Last year may be the best of the two, as 2005 expectations slip just a bit. Only three regions forecast "excellent" business for 2005, although all the other regions—including the Great Lakes—are calling for "very good" years. New England, Northern Plains and Southern Plains expect two straight "excellent" years.
In three years, distributor business ratings have moved from the lowest (1) to near the highest (15). Expectations remain high for 2005.
Although margins continue to be a concern, recent erosion has slowed. For 30 percent of distributors, margin increases were evident in 2004.
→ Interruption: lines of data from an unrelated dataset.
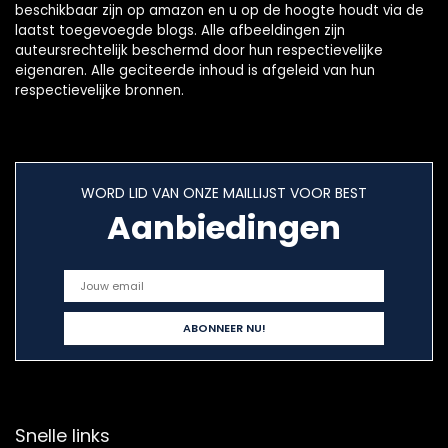
beschikbaar zijn op amazon en u op de hoogte houdt via de
laatst toegevoegde blogs. Alle afbeeldingen zijn
auteursrechtelijk beschermd door hun respectievelijke
eigenaren. Alle geciteerde inhoud is afgeleid van hun
respectievelijke bronnen.
WORD LID VAN ONZE MAILLIJST VOOR BEST
Aanbiedingen
Snelle links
Equipment distributors burst through business barriers last year, and there is no sign of slowing. After three years of horrendous business reports ("off" and "poor," distributors blew by their conservative forecast for 2004 of "good" to report a "very good" year. Expectations are for more of the same this year.
Members of the Associated Equipment Distributors reported overwhelmingly that volume increases ruled the year last year. Almost half of distributors reported unchanged volume in 2003, so the two-thirds who reported volume growth in 2004 experienced the turnaround. Only 5 percent reported volume decreases, for a net of 62 percent. For this year, 41 percent expect continued growth, with 1 percent citing decreasing volume, for a net of 40 percent.
Volume growth last year was significant across most business areas about which we ask: 64 percent reported increases in new-equipment sales; 55 percent in parts sales; 51 percent in service business; 42 percent in used-equipment sales; and 41 percent in rent-to-rent business.
With such positive activity in new-equipment sales, 30 percent of distributors reported increased margins in 2004 compared with 2003. Although fewer reported decreasing margins, the fact that one in four did raises some concern that volume increases may not be translating into profitable growth.
In fact, poor margins on machine sales was the No. 1 business concern in 2004, followed closely by increasing competition and rising interest rates. Even with machine shortages (which 43 percent cited as a concern), the margin pressure remains high.